Już 13. raz z rzędu mieszkańcy Hongkongu wyszli na ulicę w antyrządowym proteście. Pokojowa demonstracja ponownie zmieniła się w pole starć z policją. Komunistyczne władze podjęły też próbę zablokowania środków umożliwiających komunikację między protestującymi.
Organizator marszu, Obywatelski Front Praw Człowieka (CHRF), nie otrzymał na jego przeprowadzenie zgody komunistycznych władz. Pomimo zakazu wzięły w nim udział tysiące demonstrantów, którzy domagają się wycofania projektu nowelizacji prawa przewidującego możliwość ekstradycji podejrzanych do Chin kontynentalnych.

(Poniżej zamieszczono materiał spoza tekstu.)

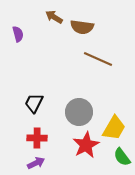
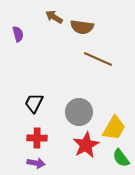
green semicircle: moved 1 px left, 1 px down
purple arrow: rotated 36 degrees clockwise
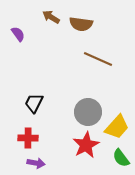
brown arrow: moved 3 px left
brown semicircle: moved 1 px left, 3 px up
purple semicircle: rotated 21 degrees counterclockwise
gray circle: moved 9 px right
yellow trapezoid: moved 3 px right, 1 px up; rotated 12 degrees clockwise
red cross: moved 9 px left
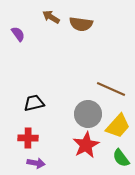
brown line: moved 13 px right, 30 px down
black trapezoid: rotated 50 degrees clockwise
gray circle: moved 2 px down
yellow trapezoid: moved 1 px right, 1 px up
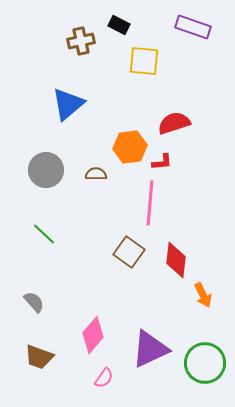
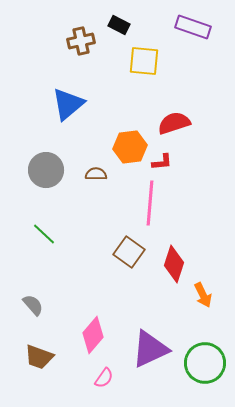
red diamond: moved 2 px left, 4 px down; rotated 12 degrees clockwise
gray semicircle: moved 1 px left, 3 px down
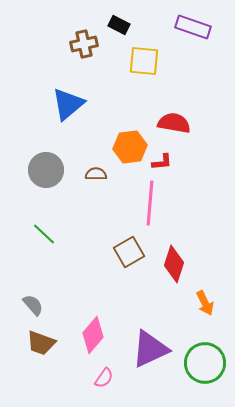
brown cross: moved 3 px right, 3 px down
red semicircle: rotated 28 degrees clockwise
brown square: rotated 24 degrees clockwise
orange arrow: moved 2 px right, 8 px down
brown trapezoid: moved 2 px right, 14 px up
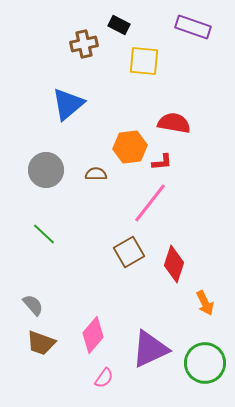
pink line: rotated 33 degrees clockwise
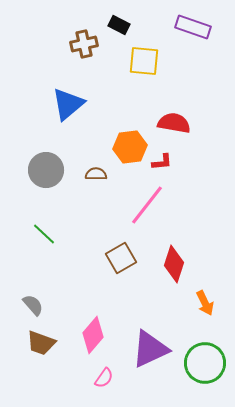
pink line: moved 3 px left, 2 px down
brown square: moved 8 px left, 6 px down
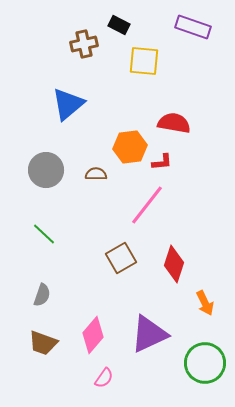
gray semicircle: moved 9 px right, 10 px up; rotated 60 degrees clockwise
brown trapezoid: moved 2 px right
purple triangle: moved 1 px left, 15 px up
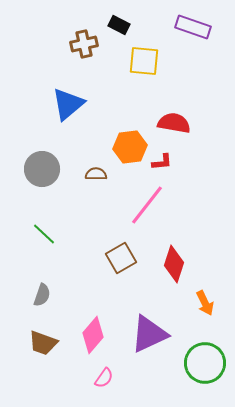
gray circle: moved 4 px left, 1 px up
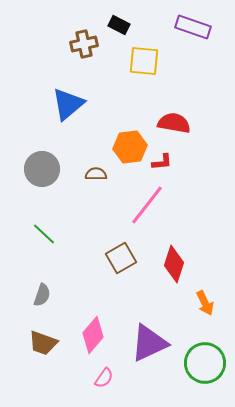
purple triangle: moved 9 px down
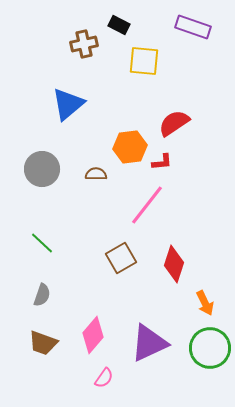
red semicircle: rotated 44 degrees counterclockwise
green line: moved 2 px left, 9 px down
green circle: moved 5 px right, 15 px up
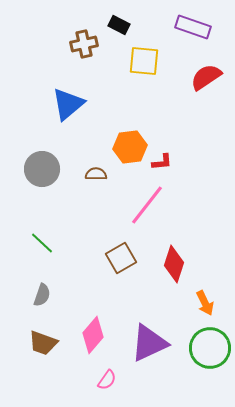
red semicircle: moved 32 px right, 46 px up
pink semicircle: moved 3 px right, 2 px down
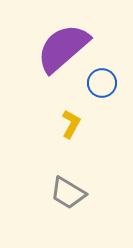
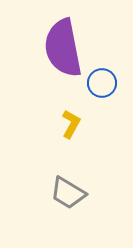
purple semicircle: rotated 60 degrees counterclockwise
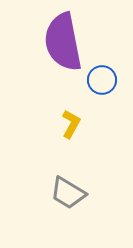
purple semicircle: moved 6 px up
blue circle: moved 3 px up
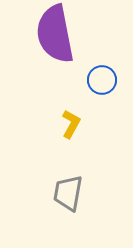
purple semicircle: moved 8 px left, 8 px up
gray trapezoid: rotated 69 degrees clockwise
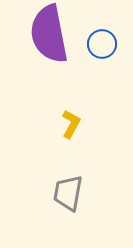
purple semicircle: moved 6 px left
blue circle: moved 36 px up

Początkowo pokojowa manifestacja zakończyła się walką między funkcjonariuszami a protestującymi.
Do starć doszło m.in. w dzielnicy Admiralty, w której demonstranci zebrali się przed kompleksem budynków rządowych. Policja odpowiedziała na rzucane w nich koktajle Mołotowa użyciem gazu łzawiącego i armatek wodnych, ze specjalnym, trudno zmywalnym barwnikiem, który ma pomóc w identyfikowaniu uczestników starć. Manifestanci donosili również, że zawierał on środek podrażniający.